You’ve heard the advice a hundred times. Learn the newest AI tool or get left behind. A LinkedIn post I read this week says that’s the wrong race entirely, and I haven’t stopped thinking about it since.
The original poster opens with a memory of his dad, who worked in marketing back in 1984. His argument is simple and a little uncomfortable: your 2030 job will look almost exactly like his dad’s did. Here’s what a marketing day looked like back then, according to the author:
- He stopped strangers and asked them about products.
- He wrote the answers in a notebook, by hand.
- He drew functions with a pencil and a compass.
- He walked his report to the meeting.
- He didn’t touch a single screen.
No dashboards. No tabs. Just a person talking to other people and thinking with a pencil. The creator’s point lands hard when you sit with it.
The contrarian twist
Most advice tells you to obsess over the tools. The author flips it. As he puts it, tons of people are training on the latest AI tool. Few are training the one thing AI can’t replace.
That one thing is the human part. Curiosity. Real conversations.
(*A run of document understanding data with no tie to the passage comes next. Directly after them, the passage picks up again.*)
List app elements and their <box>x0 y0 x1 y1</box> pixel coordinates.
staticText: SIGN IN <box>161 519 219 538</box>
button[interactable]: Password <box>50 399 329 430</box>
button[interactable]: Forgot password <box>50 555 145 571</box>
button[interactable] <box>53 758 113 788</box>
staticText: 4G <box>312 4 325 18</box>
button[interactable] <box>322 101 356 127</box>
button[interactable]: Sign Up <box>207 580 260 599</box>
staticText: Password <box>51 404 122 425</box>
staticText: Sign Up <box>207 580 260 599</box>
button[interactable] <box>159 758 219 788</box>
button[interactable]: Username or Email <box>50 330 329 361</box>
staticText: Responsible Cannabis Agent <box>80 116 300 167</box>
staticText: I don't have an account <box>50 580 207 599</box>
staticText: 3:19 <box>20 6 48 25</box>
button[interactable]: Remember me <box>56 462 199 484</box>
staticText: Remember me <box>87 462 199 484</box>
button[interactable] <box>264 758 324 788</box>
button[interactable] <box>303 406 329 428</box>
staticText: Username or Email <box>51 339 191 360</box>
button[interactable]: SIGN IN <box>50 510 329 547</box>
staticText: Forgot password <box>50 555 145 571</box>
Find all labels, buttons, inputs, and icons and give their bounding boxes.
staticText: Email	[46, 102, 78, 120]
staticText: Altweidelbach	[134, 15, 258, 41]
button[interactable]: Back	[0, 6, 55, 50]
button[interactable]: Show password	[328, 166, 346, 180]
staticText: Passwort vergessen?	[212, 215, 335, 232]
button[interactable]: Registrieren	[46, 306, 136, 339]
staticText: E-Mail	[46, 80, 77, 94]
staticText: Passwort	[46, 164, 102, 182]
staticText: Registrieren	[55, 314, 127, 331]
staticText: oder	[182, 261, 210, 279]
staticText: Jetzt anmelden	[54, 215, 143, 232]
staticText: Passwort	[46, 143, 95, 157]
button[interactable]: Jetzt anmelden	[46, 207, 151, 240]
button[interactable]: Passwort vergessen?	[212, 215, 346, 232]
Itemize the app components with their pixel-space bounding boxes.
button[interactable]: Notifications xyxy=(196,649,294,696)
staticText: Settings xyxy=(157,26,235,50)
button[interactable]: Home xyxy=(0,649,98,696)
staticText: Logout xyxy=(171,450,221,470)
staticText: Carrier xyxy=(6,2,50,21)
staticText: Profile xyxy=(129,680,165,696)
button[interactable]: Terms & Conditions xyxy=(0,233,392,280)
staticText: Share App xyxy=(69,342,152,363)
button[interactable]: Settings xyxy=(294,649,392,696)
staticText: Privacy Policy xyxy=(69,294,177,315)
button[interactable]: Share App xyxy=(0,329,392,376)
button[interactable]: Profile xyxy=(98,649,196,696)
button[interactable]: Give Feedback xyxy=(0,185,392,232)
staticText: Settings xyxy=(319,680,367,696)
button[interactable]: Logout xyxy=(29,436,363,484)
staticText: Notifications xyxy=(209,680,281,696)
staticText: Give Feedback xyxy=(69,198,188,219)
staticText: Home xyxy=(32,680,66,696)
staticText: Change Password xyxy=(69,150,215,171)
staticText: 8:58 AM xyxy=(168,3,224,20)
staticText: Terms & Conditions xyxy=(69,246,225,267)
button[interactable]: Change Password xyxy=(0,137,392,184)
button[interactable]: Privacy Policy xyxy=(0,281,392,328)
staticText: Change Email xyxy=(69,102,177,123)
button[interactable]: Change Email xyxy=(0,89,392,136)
Judgment. The stuff his dad did without a screen in sight.
Somehow, most people blame the screens, when the problem is they forgot why they were ever hired.
I love that line because it reframes the whole panic about AI. The screen isn’t the enemy. Hiding behind it is.
A quote that stuck with me
The post’s author says he recently met Demis Hassabis, the mind behind Google DeepMind, at Google I/O. The expert shared a quote that the original poster passed along:
“Maybe we weren’t supposed to be watching a screen so much.”
When the person building some of the most advanced AI on the planet says that, it’s worth a pause. The technology isn’t the point. What you do with the time it frees up is.
How to actually use this
The beauty of the author’s argument is that you can act on it today. No new software required. A few ways I’d put it to work:
- Pick one customer or coworker this week and have a real conversation instead of sending another message.
- Sketch your next idea on paper before you open a single app.
- Let AI handle the busywork, then spend the saved hours on the human stuff: listening, asking, deciding.
- Stop measuring your day by how many dashboards you checked. Measure it by what you actually figured out.
This connects to a bigger trend I keep seeing. As AI gets better at the mechanical parts of work, the rare skill becomes the human one. Talking to people. Spotting what the data misses. Knowing why the work matters in the first place.
The creator sums up his whole message in five words: forget the dashboard, pick up the phone.
I think that’s the smartest career advice I’ve read in a while, precisely because it sounds backward in a world racing toward automation.